USB Keyboard Becomes an AVR Programmer

[Steve] created an AVR programmer using an old USB keyboard. We feature a bunch of AVR programmers, but this one is made from parts that many people will have lying around. There are two components: the controller PCB from a USB keyboard, and an optocoupler for emulating key presses.

In order to send data to the AVR, [Steve] used the LED outputs on the keyboard. These LEDs can easily be toggled according to the HID device specification. They provide a 5 volt output with current limiting resistors, which means they can be connected directly to the target AVR.

Reading data is a bit more complex. The optocoupler tricks the keyboard into believing that a single key has been pressed, firing off a data transfer. The MISO pin on the AVR is connected to the row and column of the shift key, which is read by the driver.

On the software side [Steve] created an avrdude interface driver. This allows the programmer to be used with avrdude, just like any other programmer. [Steve] does point out that it isn’t the fastest programmer since the keyboard tries to debounce the MISO input, greatly limiting the speed. However, since it’s made from stuff you might have in your junk bin, it’s a neat hack.

22 thoughts on “USB Keyboard Becomes an AVR Programmer

  1. I did something similar as a school project – transfer of image data bit by bit using the keyboard LEDs. The USB device was a pSoC.. basically what I found was that the keyboard leds are not a reliable data transfer device, at least on Windows.

    1. Did you communicate directly with the keyboard, or was the operating system’s HID driver doing the job? Since I unload the kernel driver and access the keyboard from userspace, that works fine and very reliable. Also this doesn’t interfer with the state of the ‘real’ keyboard attached to the machine. On Windows this should work by removing the default HID driver in the device manager, and using zadig to bind the generic libusb-driver to the device.

  2. I don’t really see the use of the de-bouncing here as there are no physical buttons. can someone explain this to me?

    1. The keyboard controller does it because it was designed to read mechanical buttons. I also believe the speed is limited by how fast keyboards transfer types to the computer(you cannot really type that fast but for a microcontroller…. that’s slow)

      1. Oh yes, I didn’t read the website itself. Because I was wondering “why the hell would he be debouncing digital signals” in the first place.

  3. Wow I had the same idea, never got around to making it happen. I even have the pcb as shown. Kudos for making it happen and not forgetting about it.

  4. Depending on the hardware, he might be able to have the circuit cascade into pushing another button that the driver doesn’t listen to in order to get around the debounce.

    1. Because it needs extra hardware?

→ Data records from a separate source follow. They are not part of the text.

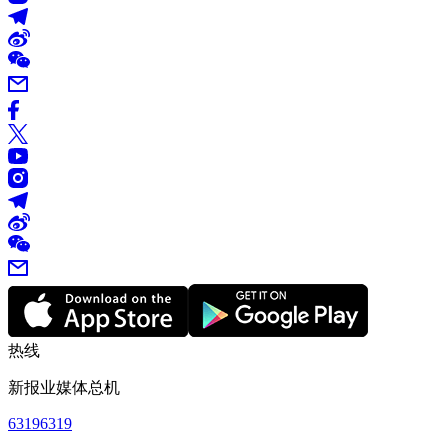
热线
新报业媒体总机
63196319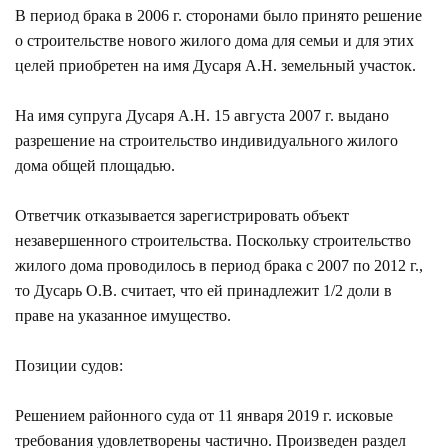
В период брака в 2006 г. сторонами было принято решение
о строительстве нового жилого дома для семьи и для этих
целей приобретен на имя Дусаря А.Н. земельный участок.
На имя супруга Дусаря А.Н. 15 августа 2007 г. выдано
разрешение на строительство индивидуального жилого
дома общей площадью.
Ответчик отказывается зарегистрировать объект
незавершенного строительства. Поскольку строительство
жилого дома проводилось в период брака с 2007 по 2012 г.,
то Дусарь О.В. считает, что ей принадлежит 1/2 доли в
праве на указанное имущество.
Позиции судов:
Решением районного суда от 11 января 2019 г. исковые
требования удовлетворены частично. Произведен раздел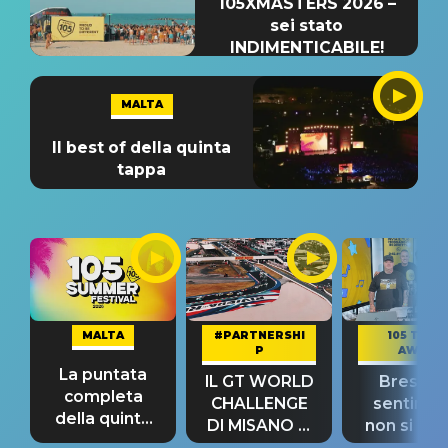
105XMASTERS 2026 –
sei stato
INDIMENTICABILE!
MALTA
Il best of della quinta
tappa
MALTA
#PARTNERSHI
105 TAKE
P
AWAY
La puntata
IL GT WORLD
Bresh: "I
completa
CHALLENGE
sentime
della quinta
DI MISANO si
non si pr
tappa
riconferma
fino alla n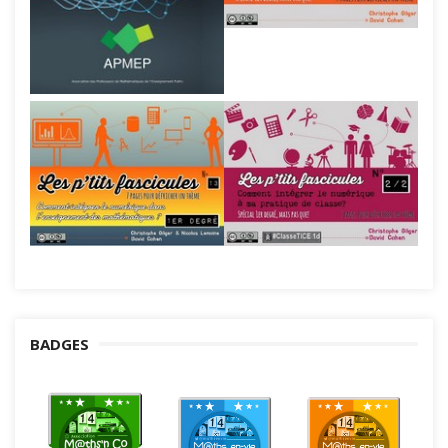
BADGES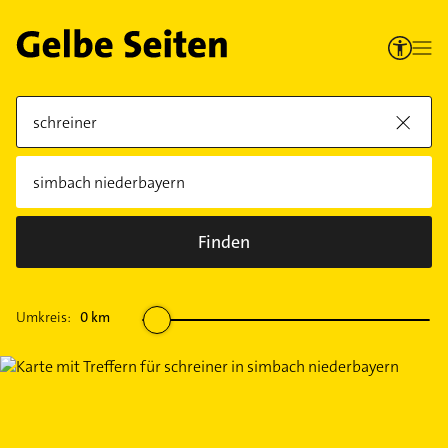
Finden
Umkreis:
0
km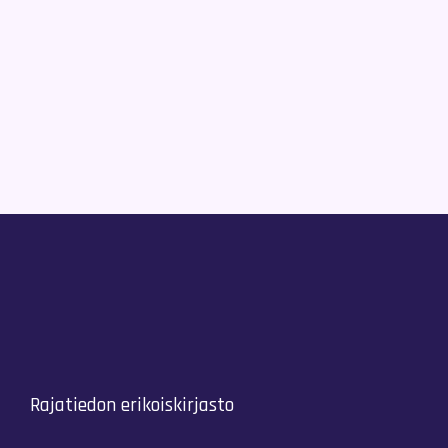
Rajatiedon erikoiskirjasto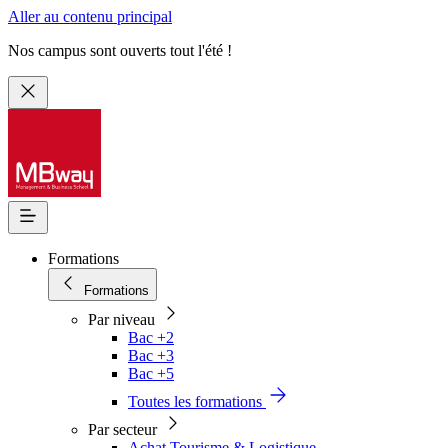
Aller au contenu principal
Nos campus sont ouverts tout l'été !
Formations
Formations
Par niveau
Bac +2
Bac +3
Bac +5
Toutes les formations
Par secteur
Achat Tourisme & Logistique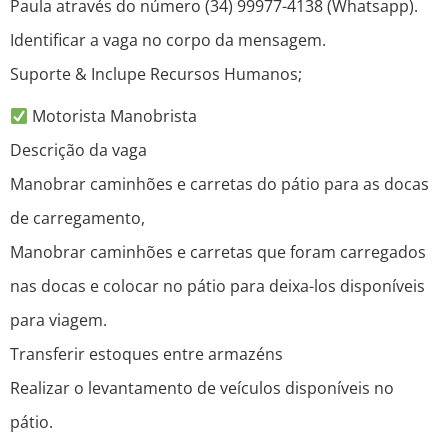
Paula através do número (34) 99977-4138 (Whatsapp).
Identificar a vaga no corpo da mensagem.
Suporte & Inclupe Recursos Humanos;
Motorista Manobrista
Descrição da vaga
Manobrar caminhões e carretas do pátio para as docas
de carregamento,
Manobrar caminhões e carretas que foram carregados
nas docas e colocar no pátio para deixa-los disponíveis
para viagem.
Transferir estoques entre armazéns
Realizar o levantamento de veículos disponíveis no
pátio.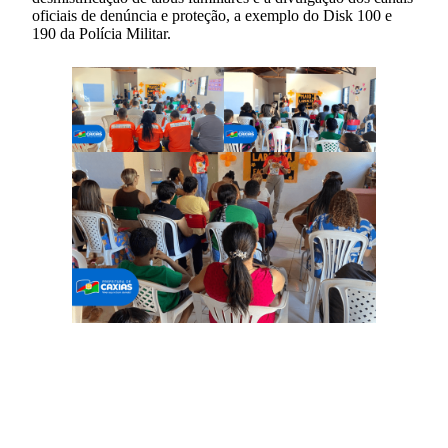
oficiais de denúncia e proteção, a exemplo do Disk 100 e
190 da Polícia Militar.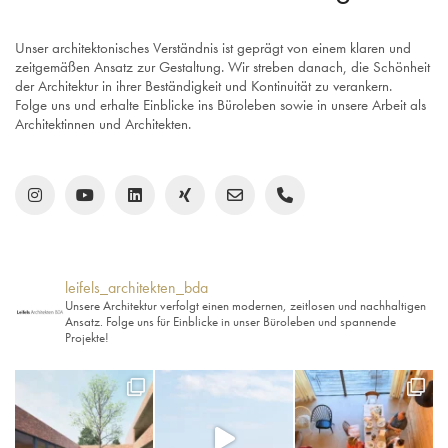
Unser architektonisches Verständnis ist geprägt von einem klaren und
zeitgemäßen Ansatz zur Gestaltung. Wir streben danach, die Schönheit
der Architektur in ihrer Beständigkeit und Kontinuität zu verankern.
Folge uns und erhalte Einblicke ins Büroleben sowie in unsere Arbeit als
Architektinnen und Architekten.
leifels_architekten_bda
Unsere Architektur verfolgt einen modernen, zeitlosen und nachhaltigen
Ansatz. Folge uns für Einblicke in unser Büroleben und spannende
Projekte!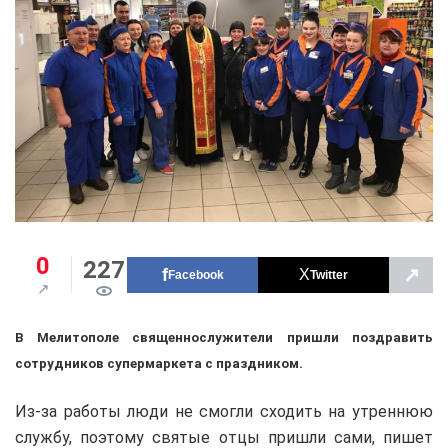
0
227
↗
Facebook
Twitter
В Мелитополе священнослужители пришли поздравить
сотрудников супермаркета с праздником.
Из-за работы люди не смогли сходить на утреннюю
службу, поэтому святые отцы пришли сами, пишет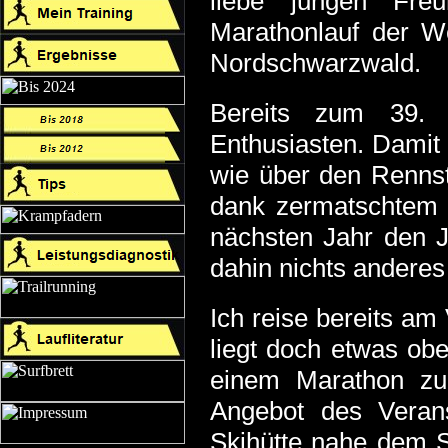
liebe jungen Fre
Marathonlauf der W
Nordschwarzwald.
Bereits zum 39. M
Enthusiasten. Damit 
wie über den Rennst
dank zermatschtem Z
nächsten Jahr den J
dahin nichts anderes
Ich reise bereits am
liegt doch etwas ob
einem Marathon zu 
Angebot des Verans
Skihütte nahe dem St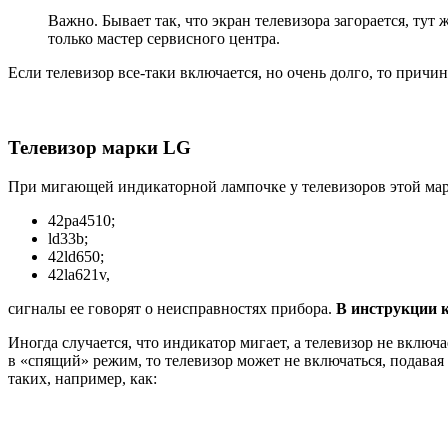
Важно. Бывает так, что экран телевизора загорается, тут
только мастер сервисного центра.
Если телевизор все-таки включается, но очень долго, то причи
Телевизор марки LG
При мигающей индикаторной лампочке у телевизоров этой мар
42pa4510;
ld33b;
42ld650;
42la621v,
сигналы ее говорят о неисправностях прибора.
В инструкции к
Иногда случается, что индикатор мигает, а телевизор не вклю
в «спящий» режим, то телевизор может не включаться, подава
таких, например, как: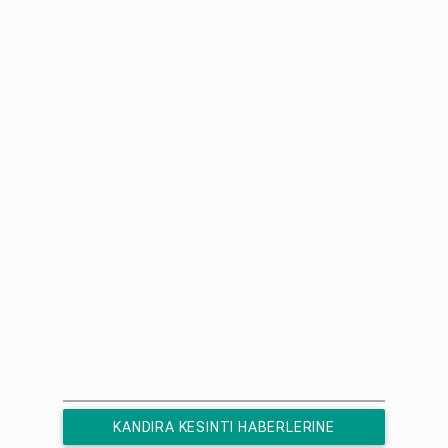
KANDIRA KESINTI HABERLERINE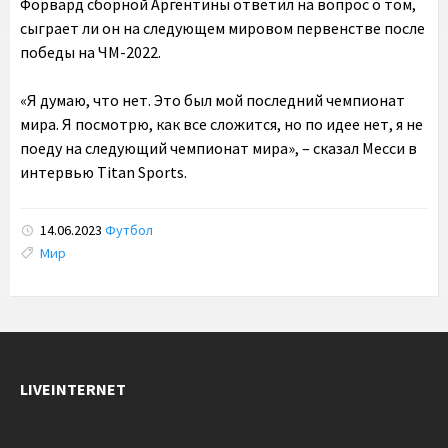
Форвард сборной Аргентины ответил на вопрос о том,
сыграет ли он на следующем мировом первенстве после
победы на ЧМ-2022.
«Я думаю, что нет. Это был мой последний чемпионат
мира. Я посмотрю, как все сложится, но по идее нет, я не
поеду на следующий чемпионат мира», – сказал Месси в
интервью Titan Sports.
14.06.2023
Футбол
Tags:
Мир
LIVEINTERNET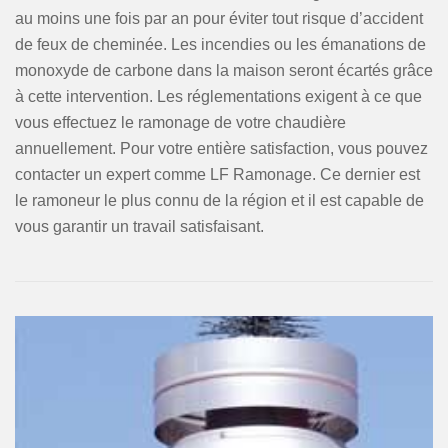
au moins une fois par an pour éviter tout risque d’accident
de feux de cheminée. Les incendies ou les émanations de
monoxyde de carbone dans la maison seront écartés grâce
à cette intervention. Les réglementations exigent à ce que
vous effectuez le ramonage de votre chaudière
annuellement. Pour votre entière satisfaction, vous pouvez
contacter un expert comme LF Ramonage. Ce dernier est
le ramoneur le plus connu de la région et il est capable de
vous garantir un travail satisfaisant.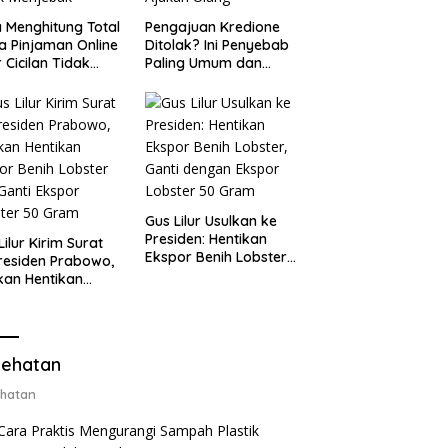
 Menghitung Total
Pengajuan Kredione
a Pinjaman Online
Ditolak? Ini Penyebab
 Cicilan Tidak
Paling Umum dan
jebak
Cara Ajukan Ulang
Gus Lilur Usulkan ke
Presiden: Hentikan
Lilur Kirim Surat
Ekspor Benih Lobster,
residen Prabowo,
Ganti dengan Ekspor
kan Hentikan
Lobster 50 Gram
or Benih Lobster
Ganti Ekspor
ter 50 Gram
ehatan
hatan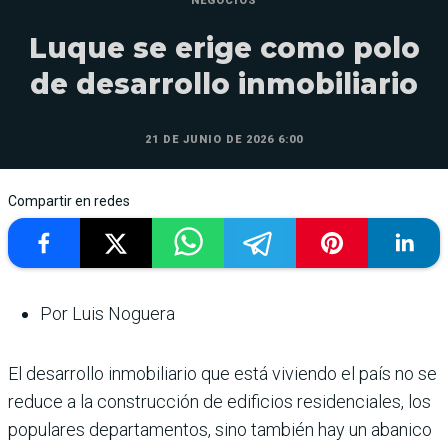
NEGOCIOS
Luque se erige como polo
de desarrollo inmobiliario
21 DE JUNIO DE 2026 6:00
Compartir en redes
Por Luis Noguera
El desarrollo inmobiliario que está viviendo el país no se
reduce a la construcción de edificios residenciales, los
populares departamentos, sino también hay un abanico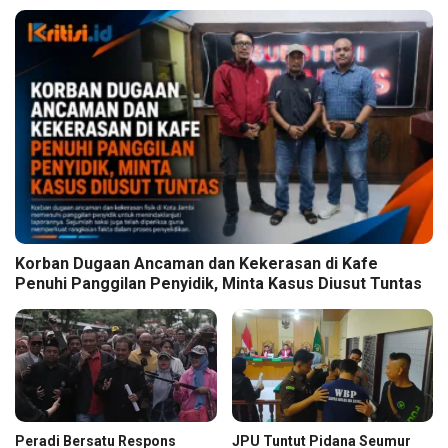
Korban Dugaan Ancaman dan Kekerasan di Kafe
Penuhi Panggilan Penyidik, Minta Kasus Diusut Tuntas
Peradi Bersatu Respons
JPU Tuntut Pidana Seumur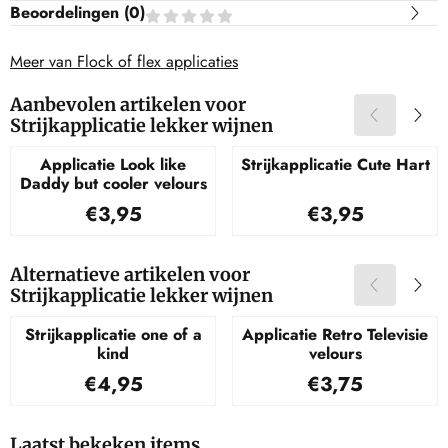
Beoordelingen (
0
)
Meer van Flock of flex applicaties
Aanbevolen artikelen voor
Strijkapplicatie lekker wijnen
Applicatie Look like
Strijkapplicatie Cute Hart
Daddy but cooler velours
Prijs: 3,95
Prijs: 3,95
€3,95
€3,95
Alternatieve artikelen voor
Strijkapplicatie lekker wijnen
Strijkapplicatie one of a
Applicatie Retro Televisie
kind
velours
Prijs: 4,95
Prijs: 3,75
€4,95
€3,75
Laatst bekeken items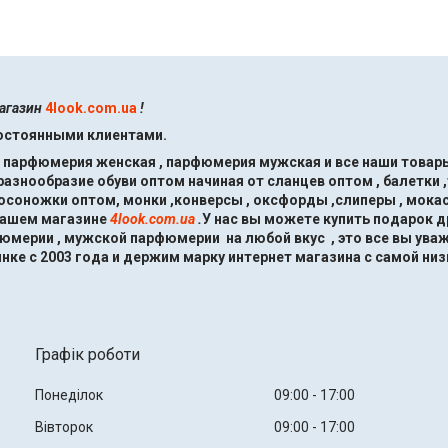
магазин
4look.com.ua
!
постоянными клиентами.
, парфюмерия женская , парфюмерия мужская и все наши товары
знообразие обуви оптом начиная от сланцев оптом , балетки ,
босоножки оптом, монки ,конверсы , оксфорды ,слиперы , мокас
нашем магазине
4look.com.ua
.
У нас вы можете купить подарок 
мерии , мужской парфюмерии на любой вкус , это все вы ува
нке с 2003 года и держим марку интернет магазина с самой низ
Графік роботи
Понеділок
09:00
17:00
Вівторок
09:00
17:00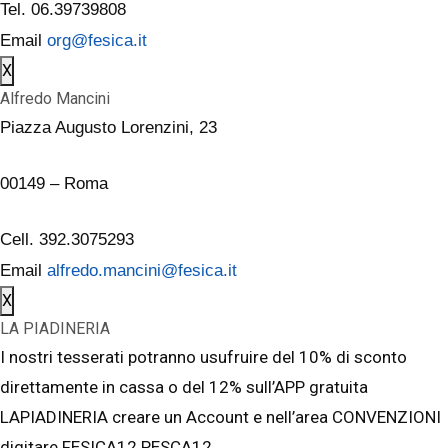
Tel. 06.39739808
Email
org@fesica.it
X
Alfredo Mancini
Piazza Augusto Lorenzini, 23
00149 – Roma
Cell. 392.3075293
Email
alfredo.mancini@fesica.it
X
LA PIADINERIA
I nostri tesserati potranno usufruire del 10% di sconto
direttamente in cassa o del 12% sull’APP gratuita
LAPIADINERIA creare un Account e nell’area CONVENZIONI
digitare FESICA12 PESCA12.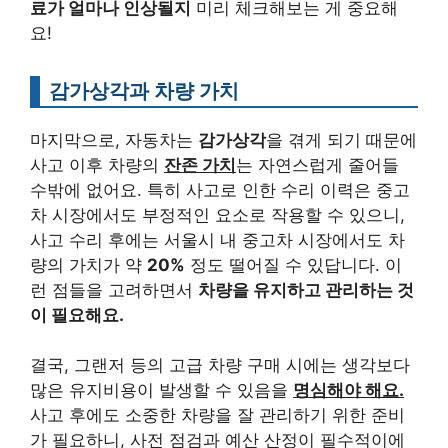
료가 얼마나 인상될지
미리 체크해보는 게 중요해
요!
감가상각과 차량 가치
마지막으로, 자동차는
감가상각
을 겪게 되기 때문에
사고 이후 차량의
잔존 가치
는 자연스럽게 줄어들
수밖에 없어요. 특히 사고로 인한 수리 이력은 중고
차 시장에서도 부정적인 요소로 작용할 수 있으니,
사고 수리 후에는 서울시 내 중고차 시장에서도 차
량의 가치가 약
20%
정도 떨어질 수 있답니다. 이
런 점들을 고려하면서
차량을 유지하고 관리하는 것
이 필요해요.
결국, 그랜저 등의 고급 차량 구매 시에는 생각보다
많은 유지비용이 발생할 수 있음을
명심해야 해요.
사고 후에도 소중한 차량을 잘 관리하기 위한 준비
가 필요하니, 사전 점검과 예산 산정이 필수적이에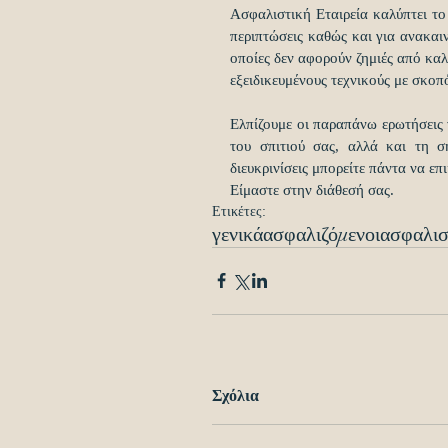
Ασφαλιστική Εταιρεία καλύπτει το 
περιπτώσεις καθώς και για ανακαιν
οποίες δεν αφορούν ζημιές από καλυ
εξειδικευμένους τεχνικούς με σκο
Ελπίζουμε οι παραπάνω ερωτήσεις 
του σπιτιού σας, αλλά και τη σ
διευκρινίσεις μπορείτε πάντα να επ
Είμαστε στην διάθεσή σας. 
Ετικέτες:
γενικά
ασφαλιζόμενοι
ασφαλισ
Σχόλια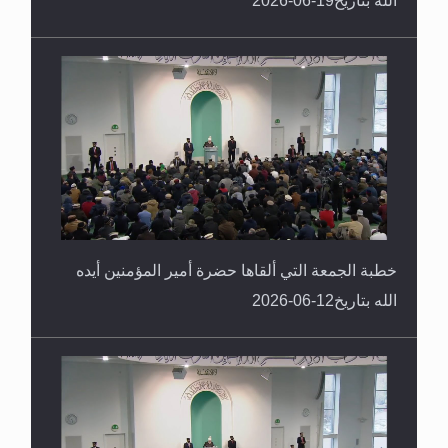
خطبة الجمعة التي ألقاها حضرة أمير المؤمنين أيده
الله بتاريخ12-06-2026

I don’t see why not, but I don’t see what the advantage would be, as the keyboard already has the input and output that it needs.

  5. This actually inspired me to create a little gadget for my girlfriend. She was suffering lack of num-section in her laptop, so I bought one of those USB numerical keyboards with USB hub. I split it apart and packed tiny-attiny13 and entrails of an old pendrive inside. AVR listens to what num-lock diode says, and depending on what it is (no, I am not going to tell you the secret sequence), enables pendrive power line via transistor. In order to achieve thrilling impressions in user, there are also few red smd leds blinking&shining through holes drilled in a special shape on the top of the keyboard case. All of those cheap USB devices seems to be so hackable!

  6. Someone should make a variant of this that uses the integrated sound IC on most laptops as a programmer/reader using a mic and both L and R channels.